**Data for processing:**
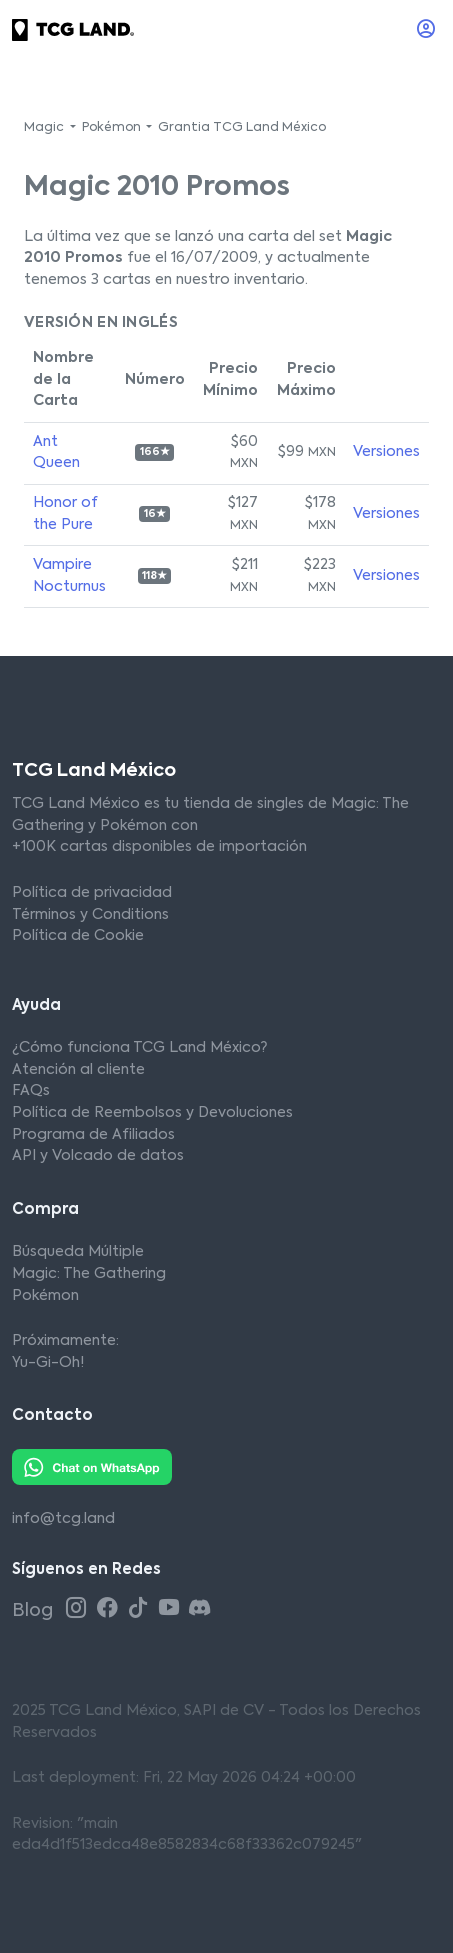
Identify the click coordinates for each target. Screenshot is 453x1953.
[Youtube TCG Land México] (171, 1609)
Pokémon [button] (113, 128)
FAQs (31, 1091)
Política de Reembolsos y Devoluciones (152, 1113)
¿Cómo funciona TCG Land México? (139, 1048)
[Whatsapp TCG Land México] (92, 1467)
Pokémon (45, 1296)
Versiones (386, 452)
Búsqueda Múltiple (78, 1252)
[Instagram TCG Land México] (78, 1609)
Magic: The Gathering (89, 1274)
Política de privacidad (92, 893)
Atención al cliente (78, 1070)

**Problem:**
Print the material above verbatim, no images.

**Exercise output:**
Identify the click coordinates for each target. Screenshot is 453x1953.
[Youtube TCG Land México] (171, 1609)
Pokémon [button] (113, 128)
FAQs (31, 1091)
Política de Reembolsos y Devoluciones (152, 1113)
¿Cómo funciona TCG Land México? (139, 1048)
[Whatsapp TCG Land México] (92, 1467)
Pokémon (45, 1296)
Versiones (386, 452)
Búsqueda Múltiple (78, 1252)
[Instagram TCG Land México] (78, 1609)
Magic: The Gathering (89, 1274)
Política de privacidad (92, 893)
Atención al cliente (78, 1070)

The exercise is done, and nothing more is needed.